The sale features a unique presentation piece from the Apollo 11 Crew gifted to Terry Slezak a Manned Spacecraft Center (MSC) Technician assigned to the Crew Reception Area (CRA) of the Lunar Receiving Lab (LRL) who became in the course of his duties following the return of Apollo 11, the first man to touch moon dust with his bare hands (estimate $50/70,000).
Included in the presentation are: the metal Mag.
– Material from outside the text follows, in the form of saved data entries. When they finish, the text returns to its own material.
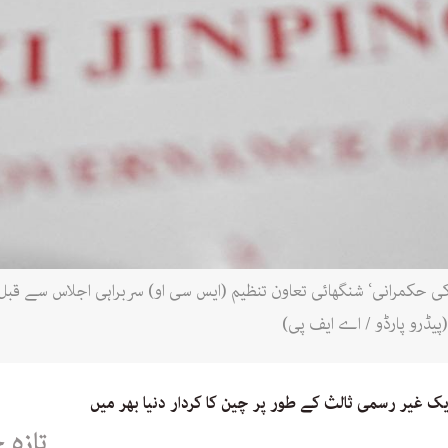
پیڈرو پارڈو / اے ایف پی)
 غیر رسمی ثالث کے طور پر چین کا کردار دنیا بھر میں
تازہ 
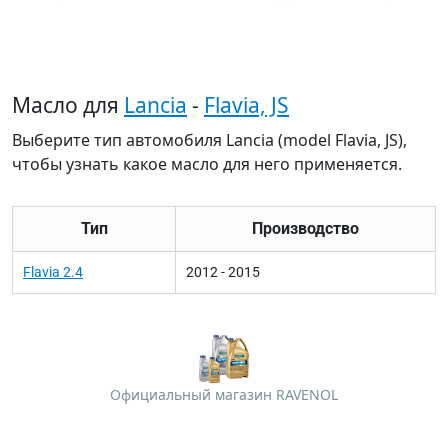
Масло для
Lancia
-
Flavia, JS
Выберите тип автомобиля Lancia (model Flavia, JS),
чтобы узнать какое масло для него применяется.
Тип
Производство
Flavia 2.4
2012 - 2015
Официальный магазин RAVENOL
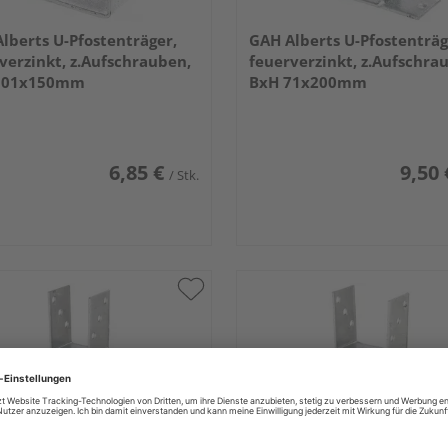
lberts U-Pfostenträger,
GAH Alberts U-Pfostenträg
verzinkt, z.Aufschrauben,
feuerverzinkt, z.Aufschra
101x150mm
BxH 71x200mm
6,85 €
9,50 
/ Stk.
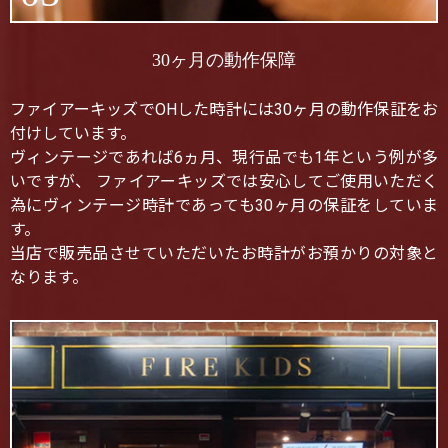
30ヶ月の動作保障
ファイアーキッズでOHした時計には30ヶ月の動作保証をお
付けしています。
ヴィンテージであれば6ヵ月、現行品でも1年という例が多
いですが、 ファイアーキッズでは安心してご使用いただく
為にヴィンテージ時計であっても30ヶ月の保証をしていま
す。
当店で販売品させていただいたお時計がお預かりの対象と
なります。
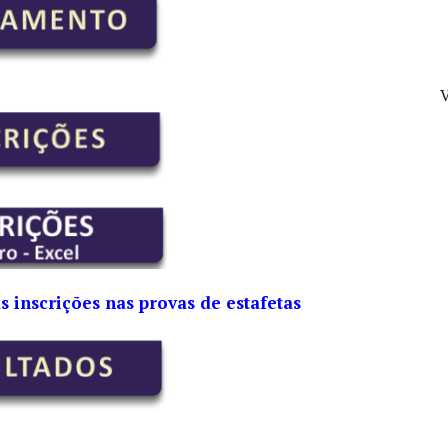
V
as inscrições nas provas de estafetas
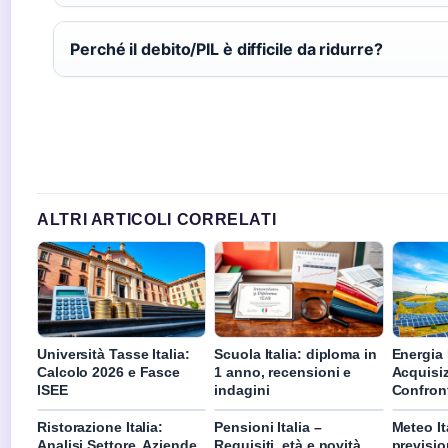
Perché il debito/PIL è difficile da ridurre?
ALTRI ARTICOLI CORRELATI
Università Tasse Italia:
Scuola Italia: diploma in
Energia I
Calcolo 2026 e Fasce
1 anno, recensioni e
Acquisi
ISEE
indagini
Confron
Ristorazione Italia:
Pensioni Italia –
Meteo It
Analisi Settore, Aziende
Requisiti, età e novità
previsio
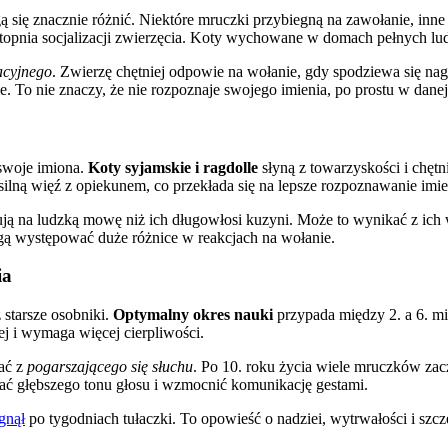
 się znacznie różnić. Niektóre mruczki przybiegną na zawołanie, inne 
stopnia socjalizacji zwierzęcia. Koty wychowane w domach pełnych ludz
acyjnego
. Zwierzę chętniej odpowie na wołanie, gdy spodziewa się nag
. To nie znaczy, że nie rozpoznaje swojego imienia, po prostu w dane
swoje imiona.
Koty syjamskie i ragdolle
słyną z towarzyskości i chętni
 silną więź z opiekunem, co przekłada się na lepsze rozpoznawanie imie
gują na ludzką mowę niż ich długowłosi kuzyni. Może to wynikać z ich 
ogą występować duże różnice w reakcjach na wołanie.
ia
 starsze osobniki.
Optymalny okres nauki
przypada między 2. a 6. mie
ej i wymaga więcej cierpliwości.
ać z
pogarszającego się słuchu
. Po 10. roku życia wiele mruczków zacz
ć głębszego tonu głosu i wzmocnić komunikację gestami.
agnął
po tygodniach tułaczki. To opowieść o nadziei, wytrwałości i szcz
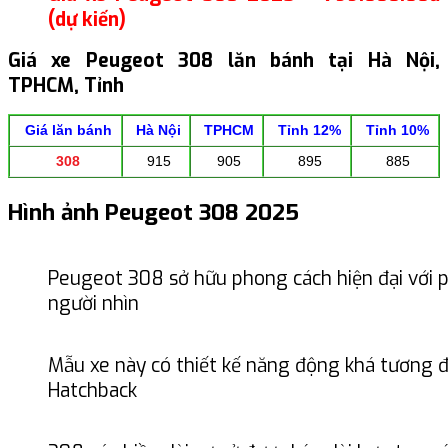
(dự kiến)
Giá xe Peugeot 308 lăn bánh tại Hà Nội,
TPHCM, Tỉnh
Giá lăn bá
nh
Hà Nội
TPHCM
Tỉnh 12%
Tỉnh 10%
308
915
905
895
885
Hình ảnh Peugeot 308 2025
Peugeot 308 sở hữu phong cách hiện đại với 
người nhìn
Mẫu xe này có thiết kế năng động khá tương 
Hatchback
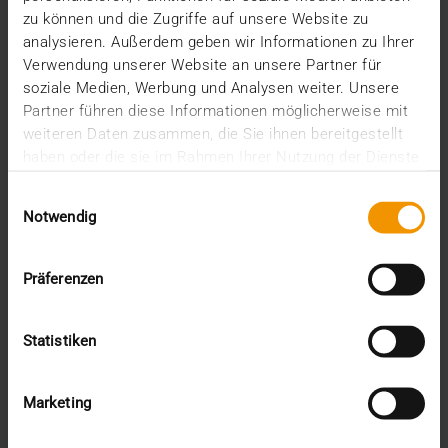
zu können und die Zugriffe auf unsere Website zu
analysieren. Außerdem geben wir Informationen zu Ihrer
Verwendung unserer Website an unsere Partner für
soziale Medien, Werbung und Analysen weiter. Unsere
Partner führen diese Informationen möglicherweise mit
weiteren Daten zusammen, die Sie ihnen bereitgestellt
haben oder die sie im Rahmen Ihrer Nutzung der Dienste
gesammelt haben.
Einwilligungsauswahl
Notwendig
Präferenzen
COLONNE
Le cloud vaut mieux que sa réputation
Statistiken
09.01.2025
Aujourd’hui encore, de nombreux acteurs du
domaine de la santé sont réticents à utiliser le
Marketing
cloud.…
S label, taken from the Lunar Surface Hasselblad 70 mm Film Magazine, which was used by Neil Armstrong while he was on the lunar surface exploring Tranquility Base (Armstrong subsequently dropped it onto the surface of the moon thus soiling it with moondust); an autograph manuscript written by Buzz Aldrin while on the lunar surface, and signed "Buzz", describing the contents of the film magazines, and identifying Mag. S as being The most important Lunar Surface EVA film; a piece of Skin from the Apollo 11 Command Module "Columbia"; and vintage photographs of Buzz Aldrin walking on the moon, Slezak holding the Hasselblad film "Mag. S" in one hand, showing his other hand stained with moondust, and Slezak in quarantine with the Hasselblad film "Mag. S" in his hand, with Buzzs autograph manuscript note visible in the background. The display is signed and inscribed in Neil Armstrongs hand: "TO TERRY SLEZAK - / A 'DIRTY' PHOTOGRAPHER/ WITH BEST WISHES./ NEIL ARMSTRONG, signed BUZZ ALDRIN" and signed and inscribed "MANY THANKS - / MICHAEL COLLINS."